If further research confirms these findings, “azelastine nasal spray could provide an additional easily accessible prophylactic to complement existing protective measures, especially for vulnerable groups, during periods of high infection rates, or before traveling,” study leader Professor Robert Bals of Saarland University Medical Center said in a statement.

PROTEINS IN BLOOD SIGNAL ALS YEARS BEFORE SYMPTOMS

The presence of a distinct set of proteins in the blood can accurately identify patients who will develop the fatal nerve disease amyotrophic lateral sclerosis up to a decade before symptoms appear, researchers reported in Nature Medicine.

“We had always assumed that ALS was a rapid disease that starts 12 to 18 months before symptom onset,” study author Dr. Alexander Pantelyat from Johns Hopkins University School of Medicine said in a statement.
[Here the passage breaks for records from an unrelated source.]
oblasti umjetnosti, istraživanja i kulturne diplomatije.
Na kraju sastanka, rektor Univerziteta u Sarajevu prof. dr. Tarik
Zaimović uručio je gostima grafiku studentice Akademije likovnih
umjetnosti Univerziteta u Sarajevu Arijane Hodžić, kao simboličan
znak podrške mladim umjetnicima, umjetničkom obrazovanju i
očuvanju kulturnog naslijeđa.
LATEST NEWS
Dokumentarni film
“But when we look at our findings, we see this has been a process that goes on for a decade or so before the patient ever steps into the doctor’s office or clinic.”

The researchers validated their test by analyzing blood samples obtained at the start of a long-term study from more than 23,000 volunteers, including 110 individuals who eventually developed ALS, also known as Lou Gehrig’s disease.

Blood from those 110 had the predictive pattern of changes in 33 proteins 10 to 15 years before the disease was diagnosed, indicating early dysfunction of the muscles and nerves.

The test was 98% accurate in differentiating between blood samples taken from people with ALS, those without the disease, and those with other neurological disorders, the researchers said.

ALS causes muscle atrophy, respiratory failure and death, typically within two to four years. Patients often face a delay of 6 to 18 months before receiving a diagnosis.

“We see the light at the end of the tunnel here, and that target is an approved and available blood test for ALS,” Pantelyat said.

Current treatments can slow the progression of ALS and help manage symptoms, but there is presently no cure for the disease.

“With a test that allows for earlier detection of ALS, we have opportunities to enroll people in observational studies, and by extension, offer promising disease-modifying – and hopefully disease-stopping – medications, before ALS becomes debilitating.”

ANTIBODY DRUGS MAY HOLD KEY TO MPOX INFECTION TREATMENT

The discovery of three powerful antibodies in a person who recovered from an mpox infection might finally lead to a drug for treating the virus, researchers say.

The antibodies blocked the spread of the mpox virus in test tubes and protected mice against lethal doses of the virus, they reported in the journal Cell.

Mpox causes a painful rash, enlarged lymph nodes, fever, and scarring. The virus spreads mainly through close contact with an infected individual.

The newly discovered antibodies attack a surface protein called A35 that is found not only on orthopoxviruses, such as mpox and smallpox, but also on the entire poxvirus family. That means the region is not prone to mutations, and so these antibodies will likely not lose their effectiveness, the researchers said.

They had previously observed high levels of antibodies against A35 in patients with mpox infection.

“Based on this earlier finding, we hypothesized that antibodies targeting A35 from mpox-infected individuals would be highly protective,” study leader Camila Coelho of the Icahn School of Medicine at Mount Sinai said in a statement.

Future testing in human clinical trials is needed to evaluate how the antibodies behave in the body, how long they last, where they go after being administered to the human body, and how well they prevent other orthopoxvirus infections, the researchers said.